In a presidency that has been marked by vicious Twitter wars, perhaps the most jarring is the recent open feud between Trump and a member of his own party, Senator Bob Corker.

The quarrel started on October 8 when Trump tweeted that Corker was declining to run for re-election because he “didn’t have the guts.” The senator responded with another now-famous tweet: “It’s a shame the White House has become an adult day care center. Someone obviously missed their shift this morning.”

The acerbic exchange continued all day, and included an interview between Corker and The New York Times in which Corker accused the president of acting “like he’s doing ‘The Apprentice’ or something.”

“I know for a fact that every single day at the White House, it’s a situation of trying to contain him,” Corker told Times correspondent Jonathan Martin.

The following day, attorney and CNN host Michael Smerconish claimed that Corker’s comments could be a way of “planting seeds” for invoking the 25th Amendment.
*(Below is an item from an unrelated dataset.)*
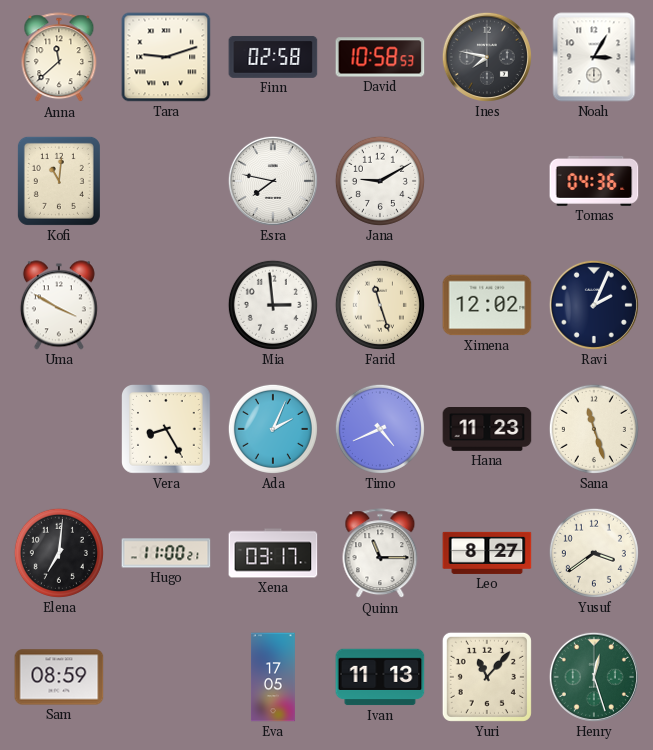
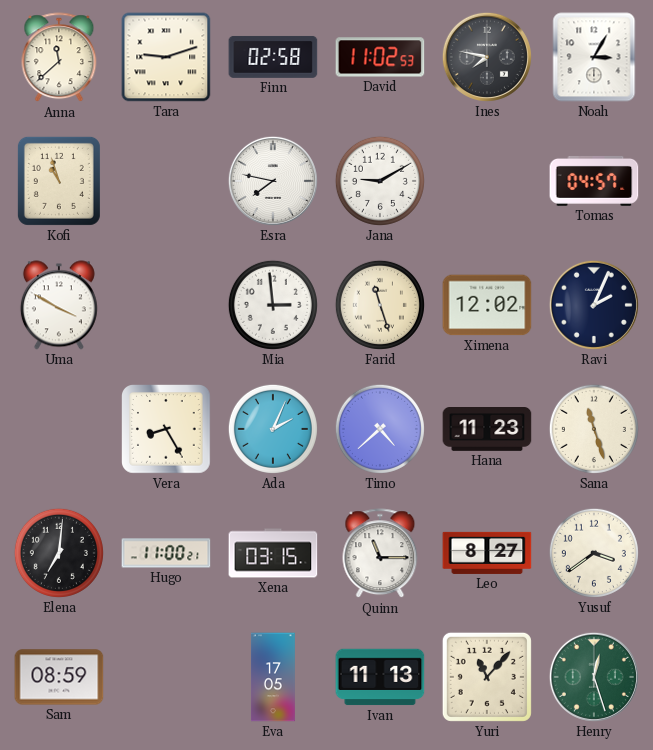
David: 10:58 -> 11:02
Kofi: 11:01 -> 10:57
Tomas: 04:36 -> 04:57
Timo: 4:41 -> 4:38
Xena: 03:17 -> 03:15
“Now he’s saying that ‘he concerns me,'” Smerconish said. “I think he’s planting seeds for questioning the fitness — the mental fitness of the president, pursuant to the 25th Amendment, to continue with his responsibilities.”

He went on to add: “If you were to take a look at the amendment and then say, OK, how would you make an argument, what sort of things would you say in making a case to fulfill Section Four of the 25th Amendment, those words would be at the top of the list.”

Fox & Friends cohost Brian Kilmeade rebuked Corker for his public remarks, calling them “self-serving,” adding, “Whatever Bob Corker thought, he could have done it personally and privately.”

White House Press Secretary Sarah Sanders also called the legitimacy of Corker’s claims into questions, saying “Sen. Corker is certainly entitled to his own opinion, but he’s not entitled to his own facts.” She added, “The facts certainly don’t lie, the President has certainly been very successful.”